Dataset:

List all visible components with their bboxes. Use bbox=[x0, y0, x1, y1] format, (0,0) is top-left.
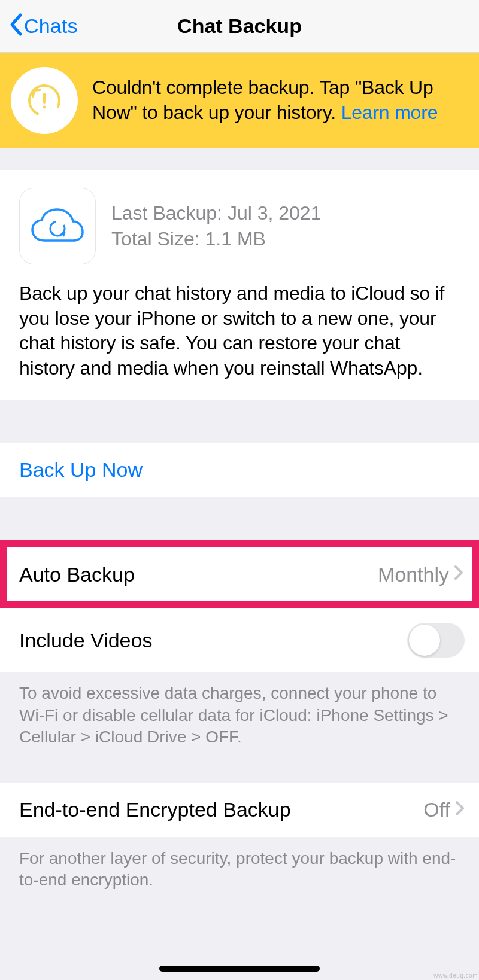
watermark: www.deuq.com bbox=[433, 972, 478, 979]
e2e-backup-label: End-to-end Encrypted Backup bbox=[19, 798, 291, 821]
back-up-now-button[interactable]: Back Up Now bbox=[0, 443, 479, 497]
e2e-backup-value: Off bbox=[423, 798, 450, 821]
backup-stats: Last Backup: Jul 3, 2021 Total Size: 1.1… bbox=[111, 200, 321, 252]
total-size-value: 1.1 MB bbox=[205, 228, 266, 249]
last-backup-label: Last Backup: bbox=[111, 202, 228, 224]
auto-backup-label: Auto Backup bbox=[19, 563, 135, 586]
data-charges-notice: To avoid excessive data charges, connect… bbox=[0, 672, 479, 759]
backup-warning-icon bbox=[11, 67, 78, 134]
last-backup-value: Jul 3, 2021 bbox=[228, 202, 322, 224]
include-videos-label: Include Videos bbox=[19, 629, 152, 652]
include-videos-row: Include Videos bbox=[0, 608, 479, 672]
back-label: Chats bbox=[24, 14, 78, 38]
learn-more-link[interactable]: Learn more bbox=[341, 102, 438, 123]
home-indicator[interactable] bbox=[159, 966, 320, 972]
chevron-right-icon bbox=[454, 564, 463, 585]
banner-text: Couldn't complete backup. Tap "Back Up N… bbox=[92, 75, 462, 125]
e2e-notice: For another layer of security, protect y… bbox=[0, 837, 479, 902]
toggle-knob bbox=[409, 625, 440, 656]
chevron-right-icon bbox=[455, 800, 465, 820]
total-size-label: Total Size: bbox=[111, 228, 205, 249]
chevron-left-icon bbox=[8, 11, 23, 41]
cloud-backup-icon bbox=[19, 188, 96, 264]
header-bar: Chats Chat Backup bbox=[0, 0, 479, 53]
e2e-backup-row[interactable]: End-to-end Encrypted Backup Off bbox=[0, 783, 479, 837]
backup-info-section: Last Backup: Jul 3, 2021 Total Size: 1.1… bbox=[0, 170, 479, 400]
include-videos-toggle[interactable] bbox=[407, 623, 465, 658]
auto-backup-value: Monthly bbox=[378, 563, 449, 586]
backup-info-header: Last Backup: Jul 3, 2021 Total Size: 1.1… bbox=[19, 188, 460, 264]
warning-banner[interactable]: Couldn't complete backup. Tap "Back Up N… bbox=[0, 53, 479, 148]
highlight-annotation: Auto Backup Monthly bbox=[0, 540, 479, 608]
svg-point-2 bbox=[43, 106, 46, 109]
auto-backup-row[interactable]: Auto Backup Monthly bbox=[7, 547, 472, 601]
backup-options-group: Auto Backup Monthly Include Videos bbox=[0, 540, 479, 672]
back-button[interactable]: Chats bbox=[0, 11, 78, 41]
encryption-group: End-to-end Encrypted Backup Off bbox=[0, 783, 479, 837]
backup-description: Back up your chat history and media to i… bbox=[19, 281, 460, 381]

Aim of the exercise: Show each line of the material holding "notice".

Result of this task:
data-charges-notice: To avoid excessive data charges, connect… bbox=[0, 672, 479, 759]
e2e-notice: For another layer of security, protect y… bbox=[0, 837, 479, 902]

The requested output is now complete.